Toutes les conditions semblent réunies pour que les Italiens rejettent la réforme constitutionnelle au référendum du 4 décembre. D’abord, la question posée est complexe car elle redessine totalement les institutions. De plus, la situation économique est médiocre. Enfin, Renzi, usé par deux ans et demi au pouvoir, est critiqué dans son camp.

En somme, un pays qui a porté Berlusconi au pouvoir trois fois, pour neuf ans au total, peut certainement voter pour n’importe quoi ou n’importe qui. Un rejet de la réforme n’implique pas que l’Italie s’apprête à quitter l’Europe. Ses conséquences ne sont donc pas systémiques.

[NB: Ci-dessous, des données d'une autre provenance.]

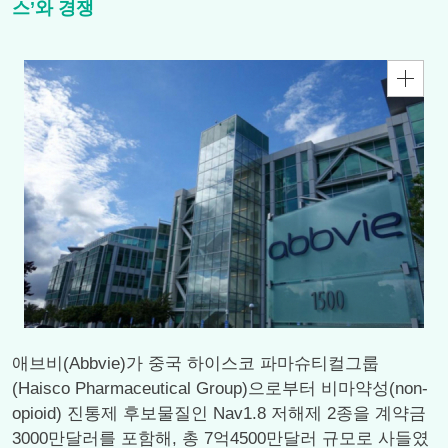
스’와 경쟁
애브비(Abbvie)가 중국 하이스코 파마슈티컬그룹
(Haisco Pharmaceutical Group)으로부터 비마약성(non-
opioid) 진통제 후보물질인 Nav1.8 저해제 2종을 계약금
3000만달러를 포함해, 총 7억4500만달러 규모로 사들였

Du danger de transformer un référendum en plébiscite

Bien qu’il soit de bon ton de dauber sur les sondages, ce sont tout de même des estimateurs utiles avant une élection. Dans le cas italien, ils prédisent avec une courte majorité qu’un nouveau choc politique se prépare le 4 décembre quand le référendum constitutionnel proposé par Matteo Renzi aura été rejeté. Soit dit en passant, ce même jour, on pourrait avoir non pas un choc politique en Europe, mais deux, avec l’élection du candidat d’extrême-droite comme président de l’Autriche…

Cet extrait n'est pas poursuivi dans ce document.